Pseudovirus neutralization assay. Antibodies: SARS-CoV-2 (COVID-19) Spike RBD Antibodies, orb1274180 (A10) and orb1274179 (E10). Luciferase reporter virus-like particles and 293T-hsACE2 cells were used for the assay. After 72 hrs incubation infectivity was measured by luciferase expression using Promega Renilla-Glo Luciferase Assay System. Infectivity was measured as RLUs and no sdAb control was set to 100% infectivity. Neutralization activity of orb1274180 (A10) and orb1274179 (E10) was measured over a serial dilution series to determine the half-maximal inhibitory concentration (IC50). Both orb1274180 (A10) and orb1274179 (E10) exhibited a dose dependent neutralizing effect on wild-type pseudoviruses, and the combination of the two showed a significantly synergistic effect.

Pseudovirus neutralization assay. Antibodies: SARS-CoV-2 (COVID-19) Spike RBD Antibodies, orb1274180 (A10) and orb1274179 (E10). Luciferase reporter virus-like particles and 293T-hsACE2 cells were used for the assay. After 72 hrs incubation infectivity was measured by luciferase expression using Promega Renilla-Glo Luciferase Assay System. Infectivity was measured as RLUs and no sdAb control was set to 100% infectivity. Neutralization activity of orb1274180 (A10) and orb1274179 (E10) was measured over a serial dilution series to determine the half-maximal inhibitory concentration (IC50). Both orb1274180 (A10) and orb1274179 (E10) exhibited a dose dependent neutralizing effect on alpha pseudoviruses, and the combination of the two showed a significantly synergistic effect.

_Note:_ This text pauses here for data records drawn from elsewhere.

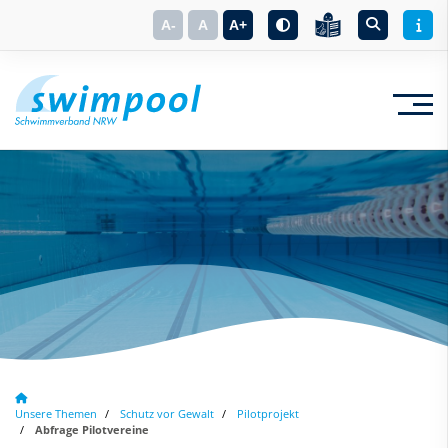
A-
A
A+
Suchbegriff eingeben
Unsere Themen
Schutz vor Gewalt
Pilotprojekt
Abfrage Pilotvereine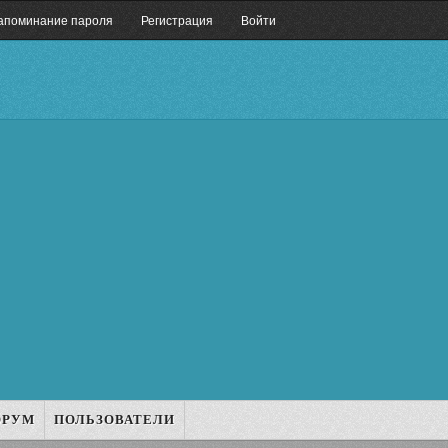
апоминание пароля
Регистрация
Войти
ОРУМ
ПОЛЬЗОВАТЕЛИ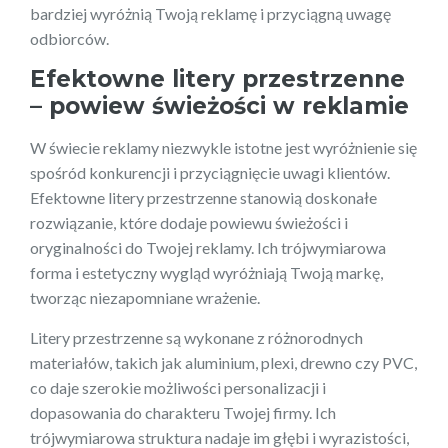
bardziej wyróżnią Twoją reklamę i przyciągną uwagę
odbiorców.
Efektowne litery przestrzenne
– powiew świeżości w reklamie
W świecie reklamy niezwykle istotne jest wyróżnienie się
spośród konkurencji i przyciągnięcie uwagi klientów.
Efektowne litery przestrzenne stanowią doskonałe
rozwiązanie, które dodaje powiewu świeżości i
oryginalności do Twojej reklamy. Ich trójwymiarowa
forma i estetyczny wygląd wyróżniają Twoją markę,
tworząc niezapomniane wrażenie.
Litery przestrzenne są wykonane z różnorodnych
materiałów, takich jak aluminium, plexi, drewno czy PVC,
co daje szerokie możliwości personalizacji i
dopasowania do charakteru Twojej firmy. Ich
trójwymiarowa struktura nadaje im głębi i wyrazistości,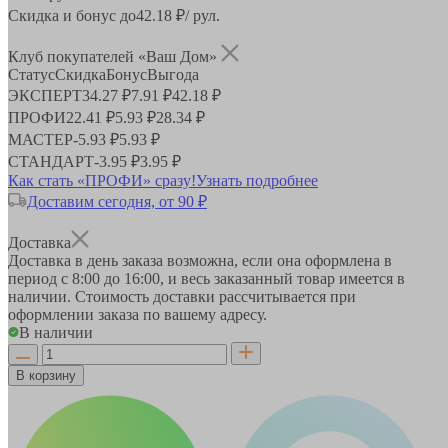
Скидка и бонус до
42.18
₽/ рул.
Клуб покупателей «Ваш Дом»
Статус
Скидка
Бонус
Выгода
ЭКСПЕРТ
34.27 ₽
7.91 ₽
42.18 ₽
ПРОФИ
22.41 ₽
5.93 ₽
28.34 ₽
МАСТЕР
-
5.93 ₽
5.93 ₽
СТАНДАРТ
-
3.95 ₽
3.95 ₽
Как стать «ПРОФИ» сразу!
Узнать подробнее
Доставим сегодня, от 90 ₽
Доставка
Доставка в день заказа возможна, если она оформлена в
период
с 8:00 до 16:00
, и весь заказанный товар имеется в
наличии. Стоимость доставки рассчитывается при
оформлении заказа по вашему адресу.
В наличии
В корзину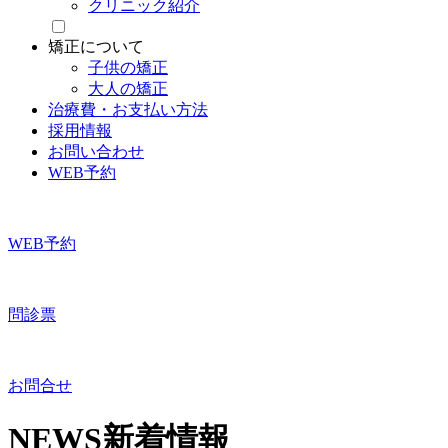
クリニック紹介
矯正について
子供の矯正
大人の矯正
治療費・お支払い方法
採用情報
お問い合わせ
WEB予約
WEB予約
問診票
お問合せ
NEWS
新着情報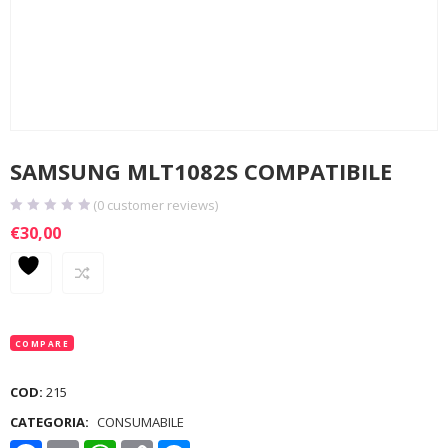
SAMSUNG MLT1082S COMPATIBILE
(
0
customer reviews)
€
30,00
COMPARE
COD:
215
CATEGORIA:
CONSUMABILE
Facebook
Email
WhatsApp
Copy
Messenger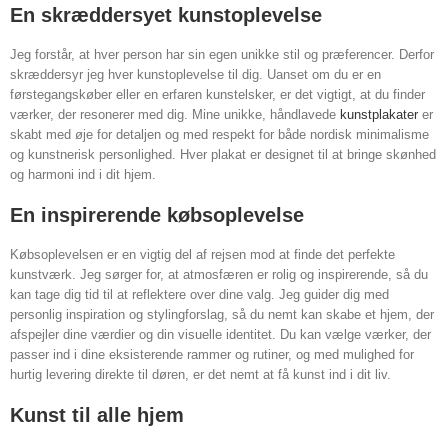
En skræddersyet kunstoplevelse
Jeg forstår, at hver person har sin egen unikke stil og præferencer. Derfor
skræddersyr jeg hver kunstoplevelse til dig. Uanset om du er en
førstegangskøber eller en erfaren kunstelsker, er det vigtigt, at du finder
værker, der resonerer med dig. Mine unikke, håndlavede
kunstplakater
er
skabt med øje for detaljen og med respekt for både nordisk minimalisme
og kunstnerisk personlighed. Hver plakat er designet til at bringe skønhed
og harmoni ind i dit hjem.
En inspirerende købsoplevelse
Købsoplevelsen er en vigtig del af rejsen mod at finde det perfekte
kunstværk. Jeg sørger for, at atmosfæren er rolig og inspirerende, så du
kan tage dig tid til at reflektere over dine valg. Jeg guider dig med
personlig inspiration og stylingforslag, så du nemt kan skabe et hjem, der
afspejler dine værdier og din visuelle identitet. Du kan vælge værker, der
passer ind i dine eksisterende rammer og rutiner, og med mulighed for
hurtig levering direkte til døren, er det nemt at få kunst ind i dit liv.
Kunst til alle hjem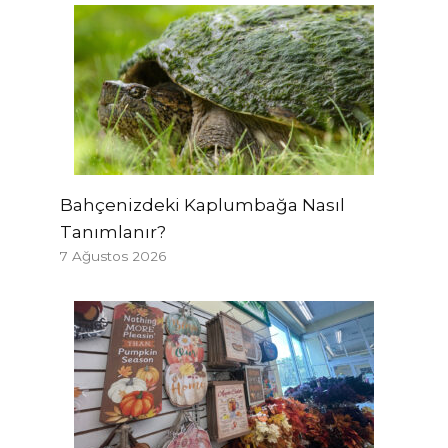
Bahçenizdeki Kaplumbağa Nasıl
Tanımlanır?
7 Ağustos 2026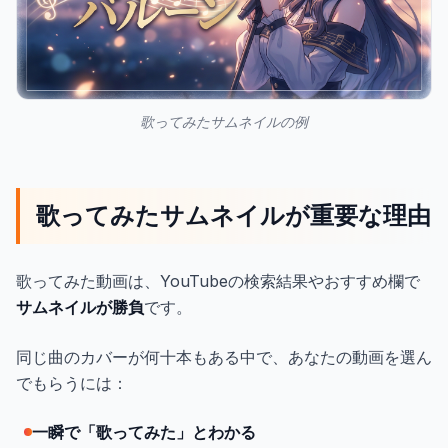
歌ってみたサムネイルの例
歌ってみたサムネイルが重要な理由
歌ってみた動画は、YouTubeの検索結果やおすすめ欄で
サムネイルが勝負
です。
同じ曲のカバーが何十本もある中で、あなたの動画を選ん
でもらうには：
一瞬で「歌ってみた」とわかる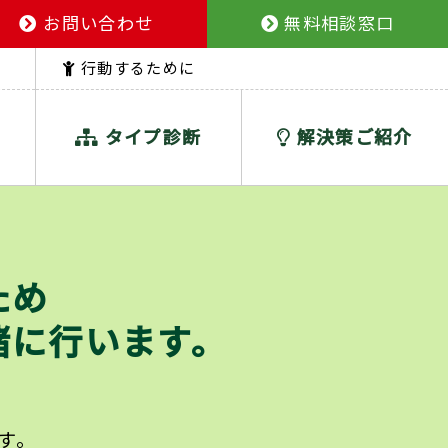
お問い合わせ
無料相談窓口
行動するために
タイプ診断
解決策ご紹介
ため
緒に行います。
す。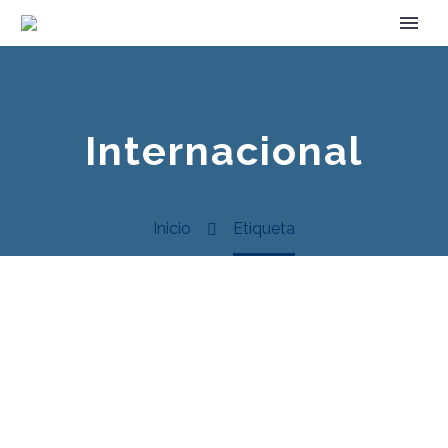
Internacional
Inicio
Etiqueta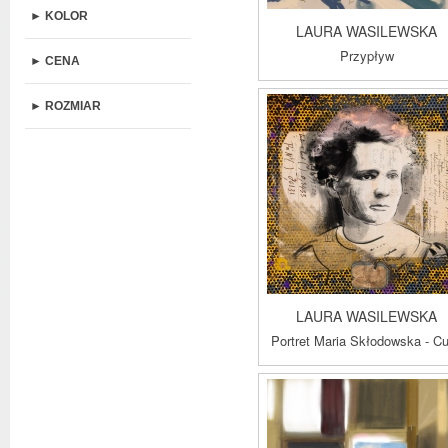
► KOLOR
LAURA WASILEWSKA
Przypływ
► CENA
► ROZMIAR
LAURA WASILEWSKA
Portret Maria Skłodowska - Cu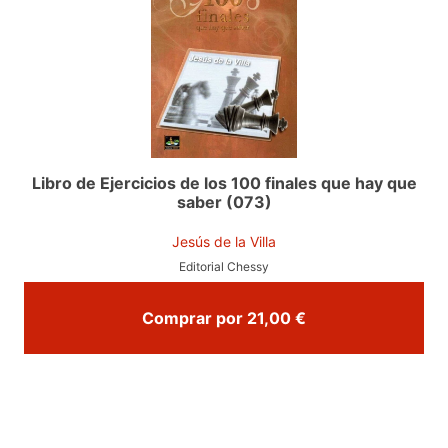
Libro de Ejercicios de los 100 finales que hay que
saber (073)
Jesús de la Villa
Editorial Chessy
Comprar por 21,00 €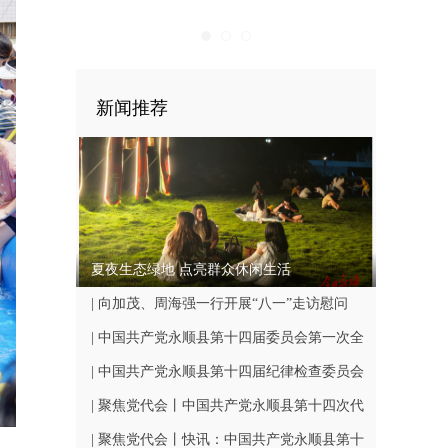
新闻推荐
夏夜生态绿地 点亮群众休闲生活
| 向加茂、周海强一行开展“八一”走访慰问
| 中国共产党永顺县第十四届委员会第一次全
体会议召开
| 中国共产党永顺县第十四届纪律检查委员会
第一次全体会议召开
| 聚焦党代会丨中国共产党永顺县第十四次代
表大会闭幕
| 聚焦党代会丨快讯：中国共产党永顺县第十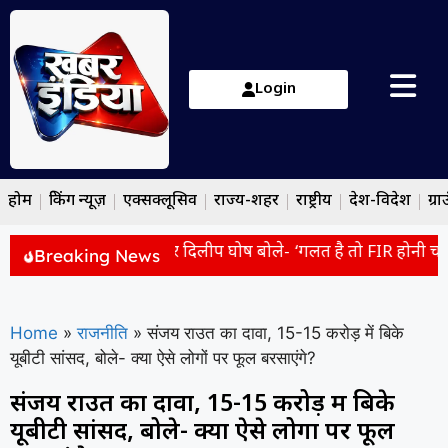
Login
होम
ब्रेकिंग न्यूज़
एक्सक्लूसिव
राज्य-शहर
राष्ट्रीय
देश-विदेश
ग्रा
 पुलिस कस्टडी में मौत पर दिलीप घोष बोले- ‘गलत है तो FIR होनी चाहि
Breaking News
Home
»
राजनीति
»
संजय राउत का दावा, 15-15 करोड़ में बिके
यूबीटी सांसद, बोले- क्या ऐसे लोगों पर फूल बरसाएंगे?
संजय राउत का दावा, 15-15 करोड़ में बिके
यूबीटी सांसद, बोले- क्या ऐसे लोगों पर फूल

ACE2-RBD binding inhibitory ELISA. Antibodies: SARS-CoV-2 (COVID-19) Spike RBD Antibodies, orb1274180 (A10) and orb1274179 (E10). ACE2-RBD binding inhibitory ELISA was performed using RBD protein of SARS-CoV-2 variants (wild-type and alpha) as coating antigens at 1 μg/mL and the anti-SARS-CoV-2 (COVID-19) RBD antibody (orb1274180 and orb1274179) as the capture antibody, followed by incubation with 20 ng/mL human ACE2-Fc. Bound h-ACE2-Fc was detected with a goat anti-human IgG-HRP conjugate (1:20000 dilution) using the TMB chromogenic substrate system. Both orb1274180 (A10) and orb1274179 (E10) exhibited a dose dependent inhibitory effect on ACE2 binding to RBDs of wild-type and alpha strains, and the combination of the two (A10 + E10) showed a significantly synergistic effect.